Sunday Dec 5, 2009 (foodconsumer.org) – Of women who are diagnosed with coronary heart disease, those who have higher intake of dietary trans fat may be more likely to die from sudden cardiac arrest than those who do not, according to a new study in in the American Heart Journal.

Trans fats are known to be artery-clogging and have been linked to a worsened cholesterol profile and elevated risk for heart attack. Trans fat can not only raise bad cholesterol but lower good cholesterol as well.

But it is not clear whether trans fat raises a person's risk of dying from sudden cardiac arrest, which is often caused by rhythm irregularity in the heart's upper chambers making it impossible for the heart to pump blood to the whole body.

The study conducted by Dr. Stephanie Chiuve of the Harvard School of Public Health in Boston and colleagues followed 87,000 U.S. women participating in a long-running Nurses' Health Study for 26 years during which, 317 women died from cardiac arrest.

The researchers found intake of trans fats was not correlated to the risk of sudden cardiac death when all subjects were included.

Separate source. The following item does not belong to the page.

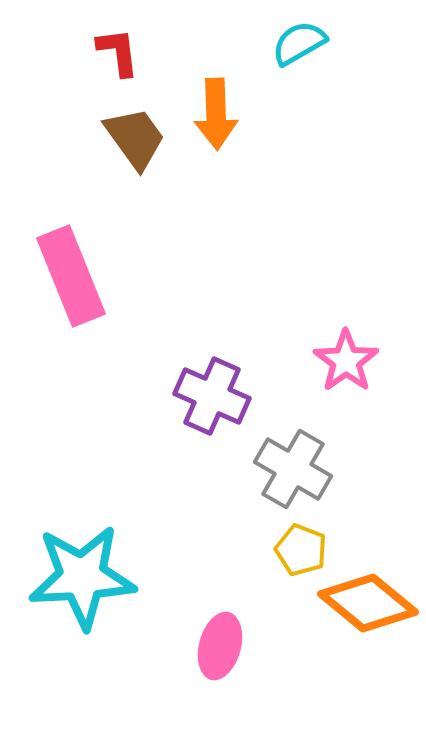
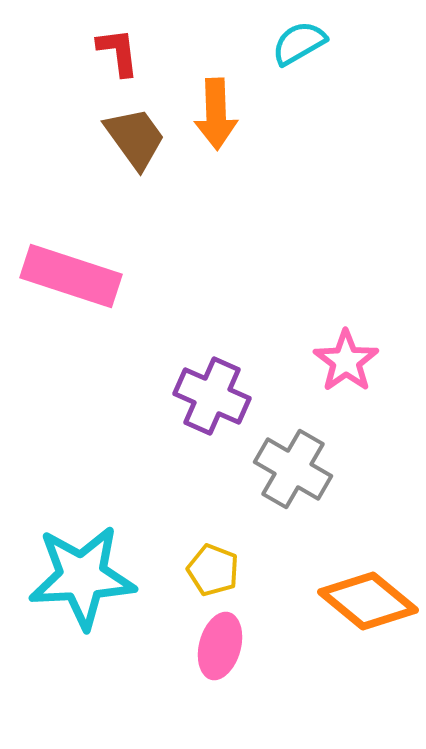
pink rectangle: rotated 50 degrees counterclockwise
yellow pentagon: moved 88 px left, 20 px down
orange diamond: moved 2 px up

However, there was an association between trans fat intake and risk of sudden cardiac found among those who had underlying coronary heart disease.

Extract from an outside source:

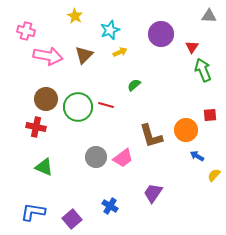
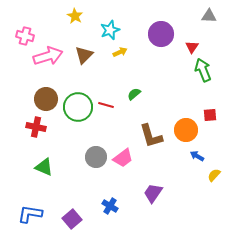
pink cross: moved 1 px left, 5 px down
pink arrow: rotated 28 degrees counterclockwise
green semicircle: moved 9 px down
blue L-shape: moved 3 px left, 2 px down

Dr. Chiuve and colleagues found of women who had coronary heart disease, those who had 2.5 percent of their daily calories from trans fat were three times MORE likely to die suddenly of cardiac arrest compared to those who only had less than one percent of daily caloric intake from trans fat.

The American Heart Association recommends intake of one percent of daily calories from trans fat, according to Reuters. But scientists say that trans fats play no physiological roles in humans other than as a source of energy. The problem is that trans fatty acids are not natural forms of fatty acids and the body could not handle them as well.

The Food and Drug Administration warned that consumers should not avoid all trans fat or risk becoming deficient of many nutrients because trans fat is now present in most types of processed foods and restaurant-prepared foods.

Early studies have suggested trans fat may raise risk for diabetes and possibly for cancer as well. Early Harvard epidemiologists and nutritionists estimated that as many as 100,000 people die in the United States each year from something related to trans fat.